TV pundits and op-ed writers of every major newspaper epitomize how the Democratic establishment has already reached a consensus: the 2020 nominee must be a centrist, a Joe Biden, Cory Booker or Kamala Harris–type, preferably. They say that Joe Biden should "run because [his] populist image fits the Democrats’ most successful political strategy of the past generation" (David Leonhardt, New York Times), and though Biden "would be far from an ideal president," he "looks most like the person who could beat Trump" (David Ignatius, Washington Post). Likewise, the same elite pundit class is working overtime to torpedo left-Democratic candidates like Sanders.

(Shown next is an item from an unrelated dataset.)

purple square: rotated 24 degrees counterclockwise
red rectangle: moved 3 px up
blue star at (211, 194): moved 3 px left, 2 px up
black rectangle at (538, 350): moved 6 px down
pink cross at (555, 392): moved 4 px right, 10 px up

For someone who was not acquainted with Piketty's paper, the argument for a centrist Democrat might sound compelling. If the country has tilted to the right, should we elect a candidate closer to the middle than the fringe? If the electorate resembles a left-to-right line, and each voter has a bracketed range of acceptability in which they vote, this would make perfect sense. The only problem is that it doesn't work like that, as Piketty shows.

The reason is that nominating centrist Democrats who don't speak to class issues will result in a great swathe of voters simply not voting. Conversely, right-wing candidates who speak to class issues, but who do so by harnessing a false consciousness — i.e. blaming immigrants and minorities for capitalism's ills, rather than capitalists — will win those same voters who would have voted for a more class-conscious left candidate. Piketty calls this a "bifurcated" voting situation, meaning many voters will connect either with far-right xenophobic nationalists or left-egalitarian internationalists, but perhaps nothing in-between.